Up until that time, public schools in New York, like most of the country, were openly Protestant and much of the material used was virulently (the program's term) anti-Catholic. Not surprisingly, Catholic parents weren't sending their kids to school. Bishop Hughes argued that, under the Constitution, each child should have an equal right to an education and, because of this, religion shouldn't be taught in the public schools. He lost a public debate on this, then turned to the ballot box by endorsing local candidates who agreed with him (something that wouldn't be done today). A number of "his" candidates won, and the measure to remove religious education from New York City public schools passed by one vote. Following this, there were violent (literally) reactions against Catholic locations - by good Christians, I'm sure.
A couple of things to note about this: There was no court case involved, so no other school district was in any way obliged to follow New York's example. Since the PBS program concentrated on specific stories, it didn't say much about how/if the idea spread. (There was a story told of the son of an atheist - decades later - sitting in the hallway while other students received religious education from their own pastors during the school day.) And taking religious education out of the public schools wasn't the same thing as removing prayer from public schools; that didn't come until much later, and the effort wasn't led by Catholics but by a group of Jewish parents (whose homes were violently attacked - by good Christians, I'm sure). It should also be mentioned that, during the time he was pressing his case, Bishop Hughes raised enough money to open a dozen Catholic schools, so the Catholics of New York weren't depending on the public schools to do everything.
Bishop Hughes and his family, like many Irish, had immigrated to the United States to escape religious persecution. He was especially insistent on his work regarding the public schools because he felt he was making the nation live up to what it said in the Declaration of Independence and the Constitution. He considered his a very American stand. The Bill of Rights is specifically meant to protect the rights of minorities.
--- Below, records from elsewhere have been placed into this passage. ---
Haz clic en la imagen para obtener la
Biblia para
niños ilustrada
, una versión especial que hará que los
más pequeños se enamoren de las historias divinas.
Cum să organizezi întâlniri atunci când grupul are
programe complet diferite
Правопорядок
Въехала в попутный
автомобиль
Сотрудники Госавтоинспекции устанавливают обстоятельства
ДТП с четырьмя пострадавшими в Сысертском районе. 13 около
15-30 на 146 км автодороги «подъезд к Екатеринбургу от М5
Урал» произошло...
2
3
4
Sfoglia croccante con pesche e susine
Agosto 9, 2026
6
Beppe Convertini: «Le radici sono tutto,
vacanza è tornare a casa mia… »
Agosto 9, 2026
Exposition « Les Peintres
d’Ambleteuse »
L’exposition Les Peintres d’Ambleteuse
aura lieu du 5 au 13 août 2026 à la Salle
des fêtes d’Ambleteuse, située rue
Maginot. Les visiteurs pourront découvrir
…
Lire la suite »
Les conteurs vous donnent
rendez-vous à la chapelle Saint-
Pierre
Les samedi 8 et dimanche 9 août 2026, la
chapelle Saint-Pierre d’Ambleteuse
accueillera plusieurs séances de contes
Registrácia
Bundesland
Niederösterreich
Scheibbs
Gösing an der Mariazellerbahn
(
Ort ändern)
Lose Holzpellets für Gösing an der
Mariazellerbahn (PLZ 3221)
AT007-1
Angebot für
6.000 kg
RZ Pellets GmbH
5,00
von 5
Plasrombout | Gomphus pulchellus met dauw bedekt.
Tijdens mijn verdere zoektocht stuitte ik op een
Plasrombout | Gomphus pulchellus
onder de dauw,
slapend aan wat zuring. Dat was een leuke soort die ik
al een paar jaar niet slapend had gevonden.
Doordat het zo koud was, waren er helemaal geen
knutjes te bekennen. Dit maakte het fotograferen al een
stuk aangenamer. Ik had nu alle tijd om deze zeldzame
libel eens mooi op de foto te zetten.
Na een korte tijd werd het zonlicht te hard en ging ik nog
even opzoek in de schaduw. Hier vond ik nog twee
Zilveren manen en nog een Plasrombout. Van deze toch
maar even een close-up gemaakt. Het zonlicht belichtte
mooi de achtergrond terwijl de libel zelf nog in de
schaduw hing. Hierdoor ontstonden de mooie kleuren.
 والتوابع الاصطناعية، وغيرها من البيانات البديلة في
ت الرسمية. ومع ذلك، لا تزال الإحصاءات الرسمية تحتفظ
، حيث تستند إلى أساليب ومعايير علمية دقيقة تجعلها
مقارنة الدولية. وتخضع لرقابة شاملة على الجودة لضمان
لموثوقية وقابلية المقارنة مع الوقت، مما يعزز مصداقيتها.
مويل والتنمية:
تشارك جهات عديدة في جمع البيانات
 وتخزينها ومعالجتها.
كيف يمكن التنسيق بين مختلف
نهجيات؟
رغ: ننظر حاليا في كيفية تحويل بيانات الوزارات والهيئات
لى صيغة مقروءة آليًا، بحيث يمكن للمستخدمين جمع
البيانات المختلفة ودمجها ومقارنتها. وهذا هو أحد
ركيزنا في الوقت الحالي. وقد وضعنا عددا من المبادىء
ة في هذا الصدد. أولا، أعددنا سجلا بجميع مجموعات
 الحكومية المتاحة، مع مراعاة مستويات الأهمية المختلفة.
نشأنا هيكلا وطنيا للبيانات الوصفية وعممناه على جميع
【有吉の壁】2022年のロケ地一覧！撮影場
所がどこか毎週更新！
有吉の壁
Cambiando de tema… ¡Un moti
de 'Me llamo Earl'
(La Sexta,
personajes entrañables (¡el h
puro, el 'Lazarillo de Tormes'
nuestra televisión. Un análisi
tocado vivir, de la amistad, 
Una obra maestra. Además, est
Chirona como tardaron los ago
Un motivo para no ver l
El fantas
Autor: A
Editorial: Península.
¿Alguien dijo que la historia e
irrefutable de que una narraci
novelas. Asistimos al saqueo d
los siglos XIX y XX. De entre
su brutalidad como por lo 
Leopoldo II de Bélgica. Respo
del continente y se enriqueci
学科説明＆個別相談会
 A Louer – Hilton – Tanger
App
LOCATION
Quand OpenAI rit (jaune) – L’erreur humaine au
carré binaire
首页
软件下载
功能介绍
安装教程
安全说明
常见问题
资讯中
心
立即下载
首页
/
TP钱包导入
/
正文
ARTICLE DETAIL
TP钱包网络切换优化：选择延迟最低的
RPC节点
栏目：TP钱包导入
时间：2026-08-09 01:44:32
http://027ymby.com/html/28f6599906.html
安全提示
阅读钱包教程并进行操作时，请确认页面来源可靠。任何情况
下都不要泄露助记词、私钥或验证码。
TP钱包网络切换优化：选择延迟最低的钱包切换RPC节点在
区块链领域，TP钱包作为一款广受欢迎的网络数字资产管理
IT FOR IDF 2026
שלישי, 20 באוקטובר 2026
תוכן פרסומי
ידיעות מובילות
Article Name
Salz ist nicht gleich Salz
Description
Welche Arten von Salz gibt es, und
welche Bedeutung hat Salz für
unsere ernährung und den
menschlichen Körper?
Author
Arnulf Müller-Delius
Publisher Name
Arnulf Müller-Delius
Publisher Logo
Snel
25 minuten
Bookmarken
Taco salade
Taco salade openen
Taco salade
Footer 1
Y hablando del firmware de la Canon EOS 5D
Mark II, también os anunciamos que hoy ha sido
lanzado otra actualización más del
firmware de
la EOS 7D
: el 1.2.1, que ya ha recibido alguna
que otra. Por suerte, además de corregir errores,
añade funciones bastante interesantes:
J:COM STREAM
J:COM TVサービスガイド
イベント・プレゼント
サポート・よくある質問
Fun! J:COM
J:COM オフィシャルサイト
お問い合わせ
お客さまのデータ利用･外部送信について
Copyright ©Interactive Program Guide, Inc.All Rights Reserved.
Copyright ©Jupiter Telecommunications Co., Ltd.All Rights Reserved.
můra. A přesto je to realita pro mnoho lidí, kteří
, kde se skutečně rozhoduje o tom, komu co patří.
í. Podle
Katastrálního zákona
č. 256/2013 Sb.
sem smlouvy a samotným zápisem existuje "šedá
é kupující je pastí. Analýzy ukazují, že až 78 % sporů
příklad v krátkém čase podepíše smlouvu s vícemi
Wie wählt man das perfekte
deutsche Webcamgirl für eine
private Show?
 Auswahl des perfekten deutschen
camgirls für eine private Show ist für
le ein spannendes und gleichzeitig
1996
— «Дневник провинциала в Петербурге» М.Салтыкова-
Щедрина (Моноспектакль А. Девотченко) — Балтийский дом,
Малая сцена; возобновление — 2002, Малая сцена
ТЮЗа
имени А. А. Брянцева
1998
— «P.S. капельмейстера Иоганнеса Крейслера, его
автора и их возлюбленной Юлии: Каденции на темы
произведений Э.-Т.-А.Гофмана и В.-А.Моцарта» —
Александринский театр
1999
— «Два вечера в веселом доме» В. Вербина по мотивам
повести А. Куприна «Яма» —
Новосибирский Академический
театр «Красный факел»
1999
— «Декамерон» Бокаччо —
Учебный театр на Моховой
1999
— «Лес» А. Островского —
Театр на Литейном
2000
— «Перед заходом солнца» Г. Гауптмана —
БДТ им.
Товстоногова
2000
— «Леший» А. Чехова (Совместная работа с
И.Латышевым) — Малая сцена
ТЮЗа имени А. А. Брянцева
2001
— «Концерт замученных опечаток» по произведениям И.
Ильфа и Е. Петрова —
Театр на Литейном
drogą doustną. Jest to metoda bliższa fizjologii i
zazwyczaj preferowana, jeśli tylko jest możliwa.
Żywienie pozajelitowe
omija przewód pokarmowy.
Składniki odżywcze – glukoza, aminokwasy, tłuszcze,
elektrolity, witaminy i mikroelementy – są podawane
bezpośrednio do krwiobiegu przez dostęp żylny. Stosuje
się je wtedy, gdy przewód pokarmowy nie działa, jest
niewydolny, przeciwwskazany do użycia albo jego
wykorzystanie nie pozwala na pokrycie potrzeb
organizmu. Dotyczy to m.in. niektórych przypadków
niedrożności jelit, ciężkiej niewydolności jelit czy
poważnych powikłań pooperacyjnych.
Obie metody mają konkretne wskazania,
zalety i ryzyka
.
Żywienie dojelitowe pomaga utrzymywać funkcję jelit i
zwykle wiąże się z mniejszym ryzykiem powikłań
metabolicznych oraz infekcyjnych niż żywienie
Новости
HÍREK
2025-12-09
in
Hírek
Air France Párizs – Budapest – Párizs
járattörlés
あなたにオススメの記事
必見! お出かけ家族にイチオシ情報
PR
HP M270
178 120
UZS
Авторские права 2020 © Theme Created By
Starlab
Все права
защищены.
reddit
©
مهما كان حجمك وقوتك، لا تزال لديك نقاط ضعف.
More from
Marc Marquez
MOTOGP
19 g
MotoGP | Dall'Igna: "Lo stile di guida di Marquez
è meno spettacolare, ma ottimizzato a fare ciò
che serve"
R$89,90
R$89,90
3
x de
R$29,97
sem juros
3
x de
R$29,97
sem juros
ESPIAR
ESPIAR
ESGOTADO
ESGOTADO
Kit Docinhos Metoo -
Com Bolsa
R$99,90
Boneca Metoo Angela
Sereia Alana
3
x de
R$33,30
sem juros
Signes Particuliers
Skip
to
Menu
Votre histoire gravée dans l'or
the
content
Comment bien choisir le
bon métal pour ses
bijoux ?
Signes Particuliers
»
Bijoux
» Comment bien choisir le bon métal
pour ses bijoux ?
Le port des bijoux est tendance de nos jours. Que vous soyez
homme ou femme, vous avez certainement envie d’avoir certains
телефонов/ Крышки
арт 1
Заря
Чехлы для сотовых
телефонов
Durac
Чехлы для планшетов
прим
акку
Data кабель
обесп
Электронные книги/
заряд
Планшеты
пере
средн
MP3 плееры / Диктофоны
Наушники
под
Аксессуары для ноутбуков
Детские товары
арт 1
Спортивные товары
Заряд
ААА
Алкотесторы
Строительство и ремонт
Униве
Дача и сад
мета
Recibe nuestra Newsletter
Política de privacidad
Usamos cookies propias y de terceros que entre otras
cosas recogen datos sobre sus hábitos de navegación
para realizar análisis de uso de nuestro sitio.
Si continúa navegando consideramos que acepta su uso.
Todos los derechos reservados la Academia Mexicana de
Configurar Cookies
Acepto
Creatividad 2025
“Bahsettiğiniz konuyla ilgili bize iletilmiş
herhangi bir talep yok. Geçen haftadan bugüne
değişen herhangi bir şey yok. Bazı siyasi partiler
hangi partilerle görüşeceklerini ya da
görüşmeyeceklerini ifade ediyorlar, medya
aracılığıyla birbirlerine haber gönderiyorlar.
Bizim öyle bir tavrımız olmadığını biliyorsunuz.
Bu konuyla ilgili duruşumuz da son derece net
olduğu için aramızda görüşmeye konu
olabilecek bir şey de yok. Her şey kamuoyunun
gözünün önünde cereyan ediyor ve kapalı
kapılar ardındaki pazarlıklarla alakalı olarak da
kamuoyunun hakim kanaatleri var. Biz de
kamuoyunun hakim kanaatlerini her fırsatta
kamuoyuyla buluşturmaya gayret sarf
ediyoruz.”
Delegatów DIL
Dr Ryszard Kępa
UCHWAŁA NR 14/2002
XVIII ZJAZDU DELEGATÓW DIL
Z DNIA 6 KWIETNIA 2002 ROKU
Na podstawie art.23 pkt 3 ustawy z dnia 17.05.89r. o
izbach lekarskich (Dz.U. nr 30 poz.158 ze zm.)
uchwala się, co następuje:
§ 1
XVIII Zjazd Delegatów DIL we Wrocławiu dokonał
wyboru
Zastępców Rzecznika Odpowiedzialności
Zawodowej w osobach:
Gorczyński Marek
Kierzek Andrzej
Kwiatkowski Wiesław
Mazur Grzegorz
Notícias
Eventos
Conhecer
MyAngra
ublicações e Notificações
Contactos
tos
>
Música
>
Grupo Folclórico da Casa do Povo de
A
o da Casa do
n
Without that protection, a democracy could be a dangerous place for anyone who's different from the majority. During the section of the program on the Supreme Court declaration that prayer in the public schools was unconstitutional, Billy Graham was shown saying that, if a vote were taken, 80% of Americans would vote to keep prayer in the public schools.* It was that other 20% that the Court ruling - and the First Amendment - protected. When my acquaintance made the point that most parents were Christians and the majority should rule, I asked him how he'd feel about that argument if he were sending his child to a public school in a predominantly Islamic or Hindu community.
I also reminded him that Catholic schools came into being for a real reason - to allow Catholic children to escape the rule of the majority that made public schools into Protestant institutions. My aunt was denied a job teaching in a public school system during the 1930's because (as she was told to her face) "We don't hire any damn Catholics." If any group should be standing up for the separation of religion and state, it's Catholics.
*Later on, there was a very interesting part of the program on how hard Billy Graham worked (behind the scenes) to keep JFK from being elected President, solely because he was Catholic.